Sexist Hollywood?: Women Still Struggle to Find Film Jobs, Study Finds

A new report from the Center for the Study of Women in Television and Film shows the number of women directors fluctuated upward in 2012

Women remain underrepresented in Hollywood as the percentage of female filmmakers stagnated last year, according to a new study.

Getty ImagesIn 2012, women represented just 18 percent of all directors, producers, writers, cinematographers and editors working on the top 250 domestic grossing films, according to a report from the Center for the Study of Women in Television and Film at San Diego State University titled "The Celluloid Ceiling: Behind-the-Scenes Employment of Women on the Top 250 Films of 2012."

That number remained the same as in 2011, and has increased just 1 percentage point since 1998.

Also read: Women Are on the Rise at Sundance – When Will Studios Take Note?

"This is a very complex issue," Dr. Martha M. Lauzen, executive director of the center, told TheWrap. "There are, I think, lots of factors at work that are keeping these numbers at about 17 to 18 percent."

Among the study's other findings:

>> Women accounted for 15 percent of writers working on the top 250 films of 2012. Seventy-eight percent of the films had no female writers.

>> Women make up 17 percent of all executive producers working on the top 250 films of 2012.  Sixty-one percent of the films had no female executive producers.

>> Women accounted for 25 percent of all producers working on the top 250 films of 2012. Thirty-two percent of the films had no female producers.

The flatlining has remained stubbornly intransigent despite a few high-profile advances. Kathryn Bigelow, for instance, became the first female to win the Best Director Oscar in 2009 for "The Hurt Locker" and was back this year with the Oscar-nominated war drama "Zero Dark Thirty." But Bigelow and other high-profile female directors like Sofia Coppola and Lisa Cholodenko are the exceptions.

The number of women directors increased 4 percent from 2011, but that number has fluctuated over the years, said Lauzen, who has conducted the study for more than a decade.

Also read: Celluloid Ceiling: Women Comprised Only 5% of Directors in 2011

"What you'll see is the percentage of directors who happen to be women have been bouncing around between 5 percent and 9 percent," she said. "There isn't any clear indication that we are in the midst of a long-term upward trend."

On the indie front, the glass ceiling female filmmakers face is showing more cracks. As TheWrap's Sharon Waxman noted this weekend, for the first time in its history, the Sundance Film Festival has an equal number of women as men directors in competition this year.

Moreover, women have made big strides when it comes to sliding behind the camera on lower-budget projects, according to a new study commissioned by the Sundance Institute and Women in Film Los Angeles. The report found that women directed 24 percent of the films at Sundance between 2002 and 2012. That number shrinks substantially when it comes to big studio productions. Women directed just 4.4 percent of the top 100 films at the box office from 2002 to 2012, the report found.
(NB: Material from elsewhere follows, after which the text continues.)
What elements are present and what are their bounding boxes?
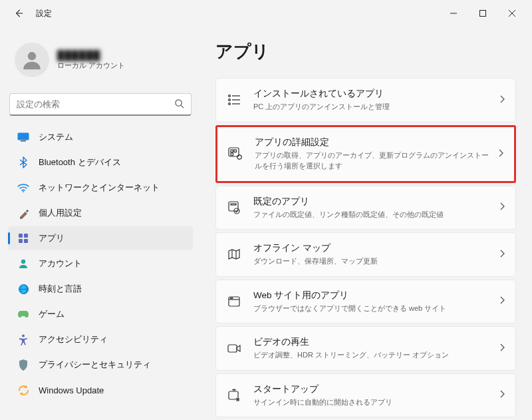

Lauzen said she believes the gender gap in Hollywood is firmly entrenched but hopes that  building awareness can improve the disparity.

"Awareness would be key, and there needs to be some recognition that it's problematic," she said. "There would need to be some kind of recognition that when you have 89 percent of your films directed by men that you're getting a certain perspective not he world. And that's kind of a narrow perspective."
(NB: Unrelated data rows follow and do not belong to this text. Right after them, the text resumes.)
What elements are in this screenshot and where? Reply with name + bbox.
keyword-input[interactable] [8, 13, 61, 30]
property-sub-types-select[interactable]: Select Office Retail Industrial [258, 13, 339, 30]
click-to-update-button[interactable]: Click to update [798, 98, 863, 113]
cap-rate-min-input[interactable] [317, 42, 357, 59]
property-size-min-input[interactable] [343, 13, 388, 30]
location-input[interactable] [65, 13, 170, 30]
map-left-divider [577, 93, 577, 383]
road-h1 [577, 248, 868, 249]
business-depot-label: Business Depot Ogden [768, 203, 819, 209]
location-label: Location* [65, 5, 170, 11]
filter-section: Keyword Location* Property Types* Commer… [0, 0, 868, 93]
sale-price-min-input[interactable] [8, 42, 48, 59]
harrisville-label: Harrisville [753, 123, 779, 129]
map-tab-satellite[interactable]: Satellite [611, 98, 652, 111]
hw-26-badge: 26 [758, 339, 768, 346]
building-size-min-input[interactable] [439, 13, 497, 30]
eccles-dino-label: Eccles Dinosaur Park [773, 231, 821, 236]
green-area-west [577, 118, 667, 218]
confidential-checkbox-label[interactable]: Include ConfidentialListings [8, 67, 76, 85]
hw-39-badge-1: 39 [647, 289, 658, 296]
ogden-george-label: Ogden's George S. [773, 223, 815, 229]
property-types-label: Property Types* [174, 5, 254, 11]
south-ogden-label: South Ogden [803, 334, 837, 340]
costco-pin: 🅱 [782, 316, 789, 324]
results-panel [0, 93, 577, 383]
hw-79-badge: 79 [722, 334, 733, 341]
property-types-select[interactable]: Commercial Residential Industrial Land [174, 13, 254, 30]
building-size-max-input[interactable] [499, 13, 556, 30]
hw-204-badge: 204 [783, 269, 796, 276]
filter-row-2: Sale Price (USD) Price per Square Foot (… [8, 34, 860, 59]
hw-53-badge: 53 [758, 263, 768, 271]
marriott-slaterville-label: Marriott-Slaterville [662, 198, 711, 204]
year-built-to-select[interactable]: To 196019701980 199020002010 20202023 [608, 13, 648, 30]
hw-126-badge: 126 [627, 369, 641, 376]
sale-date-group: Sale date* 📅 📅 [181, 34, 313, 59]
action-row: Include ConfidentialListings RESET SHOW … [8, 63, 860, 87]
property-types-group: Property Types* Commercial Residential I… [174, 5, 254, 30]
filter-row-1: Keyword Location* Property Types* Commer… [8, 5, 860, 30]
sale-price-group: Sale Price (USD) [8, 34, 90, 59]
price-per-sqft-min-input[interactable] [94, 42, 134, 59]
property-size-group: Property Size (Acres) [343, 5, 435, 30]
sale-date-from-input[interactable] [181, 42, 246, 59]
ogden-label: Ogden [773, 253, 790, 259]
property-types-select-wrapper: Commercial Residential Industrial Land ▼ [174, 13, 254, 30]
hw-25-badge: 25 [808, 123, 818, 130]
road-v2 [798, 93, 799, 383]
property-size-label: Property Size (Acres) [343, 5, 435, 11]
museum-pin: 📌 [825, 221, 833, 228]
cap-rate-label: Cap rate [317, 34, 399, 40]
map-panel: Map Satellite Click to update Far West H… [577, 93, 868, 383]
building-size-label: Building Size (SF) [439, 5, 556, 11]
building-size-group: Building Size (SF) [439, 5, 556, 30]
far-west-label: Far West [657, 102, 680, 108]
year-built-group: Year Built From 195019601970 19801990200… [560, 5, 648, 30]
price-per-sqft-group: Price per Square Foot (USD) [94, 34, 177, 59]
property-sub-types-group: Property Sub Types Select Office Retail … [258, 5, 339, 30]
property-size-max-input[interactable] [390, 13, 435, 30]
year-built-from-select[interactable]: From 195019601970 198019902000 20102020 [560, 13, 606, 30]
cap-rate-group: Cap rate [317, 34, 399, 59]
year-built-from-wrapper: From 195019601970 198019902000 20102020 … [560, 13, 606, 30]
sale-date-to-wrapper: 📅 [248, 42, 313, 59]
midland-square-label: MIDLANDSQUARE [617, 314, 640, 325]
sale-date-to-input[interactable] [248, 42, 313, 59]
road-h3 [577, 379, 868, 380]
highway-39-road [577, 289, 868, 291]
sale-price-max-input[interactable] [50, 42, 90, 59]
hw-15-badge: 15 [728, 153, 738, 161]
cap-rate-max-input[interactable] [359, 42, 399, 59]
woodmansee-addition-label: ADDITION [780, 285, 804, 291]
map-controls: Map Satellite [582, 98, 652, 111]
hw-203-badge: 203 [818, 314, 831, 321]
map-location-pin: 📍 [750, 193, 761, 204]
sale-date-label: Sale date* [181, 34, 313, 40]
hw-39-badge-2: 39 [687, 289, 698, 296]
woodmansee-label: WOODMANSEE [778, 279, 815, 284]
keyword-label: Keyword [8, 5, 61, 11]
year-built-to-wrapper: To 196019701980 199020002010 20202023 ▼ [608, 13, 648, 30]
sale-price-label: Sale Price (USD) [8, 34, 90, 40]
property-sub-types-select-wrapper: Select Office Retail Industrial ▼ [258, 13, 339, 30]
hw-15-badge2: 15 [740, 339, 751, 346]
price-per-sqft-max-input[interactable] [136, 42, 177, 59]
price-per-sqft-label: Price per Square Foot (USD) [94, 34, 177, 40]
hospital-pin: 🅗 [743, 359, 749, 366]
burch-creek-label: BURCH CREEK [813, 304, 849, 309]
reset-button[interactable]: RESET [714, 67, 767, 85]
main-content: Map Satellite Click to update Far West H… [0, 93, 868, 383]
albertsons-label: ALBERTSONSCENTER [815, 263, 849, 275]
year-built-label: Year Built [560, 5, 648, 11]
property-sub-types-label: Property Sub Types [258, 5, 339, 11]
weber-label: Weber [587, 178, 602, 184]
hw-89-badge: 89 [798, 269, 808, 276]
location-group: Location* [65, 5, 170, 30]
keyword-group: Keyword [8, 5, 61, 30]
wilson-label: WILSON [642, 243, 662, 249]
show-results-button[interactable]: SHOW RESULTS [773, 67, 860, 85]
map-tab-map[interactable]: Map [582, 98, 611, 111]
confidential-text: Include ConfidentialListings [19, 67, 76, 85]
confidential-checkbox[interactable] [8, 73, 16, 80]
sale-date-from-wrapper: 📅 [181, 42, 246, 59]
She said an "external intervention" would be needed to change Hollywood in any significant way now.

"I think any sustained and significant change will have to come from some kind of external intervention," Lauzen said. "I do have to say, since I've been doing this study for over a decade, the film industry does appear to be quite entrenched.

"I don't think the industry will change on its own," she said.